Las variantes mejor adaptadas serán las que más se puedan reproducir y más contagiarán. Eso deriva de la ley de supervivencia, en el que el más fuerte logrará sobrevivir. Sin embargo, al confluir varias variantes, puede darse que, además de mutar las distintas cepas del virus cada una por su cuenta, también logren recombinar entre ellas. Puede darse el caso de que dos cepas mutadas con adaptaciones que les provean de ventajas, recombinen y formen una cepa nueva con ambas mutaciones y, por ello, ambos beneficios. De esa forma, y poco a poco, podría darse que una cepa logre sumar todas las mutaciones anteriores en un solo virus. Aunque estadísticamente puede parecer relativamente improbable, cuanto más extendido esté el virus, más puede entrar en contacto con distintas mutaciones, por lo que es importante frenar la expansión.
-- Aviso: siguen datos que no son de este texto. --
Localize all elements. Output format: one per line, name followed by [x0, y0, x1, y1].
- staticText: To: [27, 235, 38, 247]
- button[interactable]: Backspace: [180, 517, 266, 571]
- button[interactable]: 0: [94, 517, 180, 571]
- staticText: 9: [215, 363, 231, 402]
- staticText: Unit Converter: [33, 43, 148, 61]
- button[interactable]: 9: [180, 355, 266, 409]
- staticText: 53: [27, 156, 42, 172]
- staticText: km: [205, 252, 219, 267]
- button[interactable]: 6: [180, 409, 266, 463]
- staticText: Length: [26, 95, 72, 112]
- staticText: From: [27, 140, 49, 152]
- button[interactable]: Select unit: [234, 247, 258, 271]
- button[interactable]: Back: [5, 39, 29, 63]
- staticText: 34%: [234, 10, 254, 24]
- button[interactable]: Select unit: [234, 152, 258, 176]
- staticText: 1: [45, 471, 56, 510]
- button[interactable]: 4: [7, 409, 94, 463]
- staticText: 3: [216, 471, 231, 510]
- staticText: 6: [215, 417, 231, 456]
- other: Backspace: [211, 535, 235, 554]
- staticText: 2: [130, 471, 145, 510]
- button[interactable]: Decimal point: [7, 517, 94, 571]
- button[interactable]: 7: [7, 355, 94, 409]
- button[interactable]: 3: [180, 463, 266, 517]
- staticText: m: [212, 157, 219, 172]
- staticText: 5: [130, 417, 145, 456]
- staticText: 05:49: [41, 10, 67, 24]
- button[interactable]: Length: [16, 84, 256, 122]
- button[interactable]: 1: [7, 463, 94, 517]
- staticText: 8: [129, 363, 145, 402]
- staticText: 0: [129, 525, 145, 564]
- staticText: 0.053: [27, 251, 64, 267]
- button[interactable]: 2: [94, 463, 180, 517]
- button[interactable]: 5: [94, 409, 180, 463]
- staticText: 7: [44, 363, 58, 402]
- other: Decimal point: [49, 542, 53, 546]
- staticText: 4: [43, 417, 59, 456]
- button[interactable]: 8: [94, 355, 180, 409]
Según he leído en diversos artículos, la recombinación en los coronavirus, de forma común, se debe a la forma de replicación del genoma. La enzima que replica el material hereditario puede salirse de la cadena de ADN que está replicando y luego volver a unirse. De esa forma, en el momento en el que una célula huésped contenga los genomas de varias cepas distintas de coronavirus, la enzima puede saltar de un genoma al otro. Así se combinarían los genomas y se formaría un virus híbrido fruto de la infección mixta.
Otro tema preocupante con respecto a esta nueva variante es la eficacia de las vacunas. Expertos esperan que las vacunas proporcionen una cierta protección a la variante ómicron. Esto puede deberse a que, si las vacunas reconocen una cierta mutación en el virus, y la variante ómicron reúne muchas de las mutaciones que se han ido dando a lo largo de la pandemia, las vacunas reconozcan esa misma mutación en la nueva variante. No obstante, se están realizando experimentos y controles que denotan que la protección de las vacunas comienza a descender a partir de los seis meses de haber recibido la pauta completa. Por lo tanto, no estamos solamente expuestos a las mutaciones que se dan continuamente en el virus, sino también a la descendiente protección.
Aunque se intenten tomar medidas como confinamientos y dosis de refuerzo de las vacunas, la recombinación y la variabilidad del Sars-Cov-2 es inevitable. A la conclusión a la que he llegado es que, a pesar de ello, cuantos más impedimentos pongamos a frenar la pandemia, más recombinación va a darse y más trabas pondremos como sociedad a la ciencia. El buen trabajo de haber sacado las vacunas en poco tiempo se destroza con el cansancio de la población y de los movimientos negacionistas de parte de ella, los cuales solo favorecen la recombinación en el virus y la aparición de nuevas cepas más peligrosas.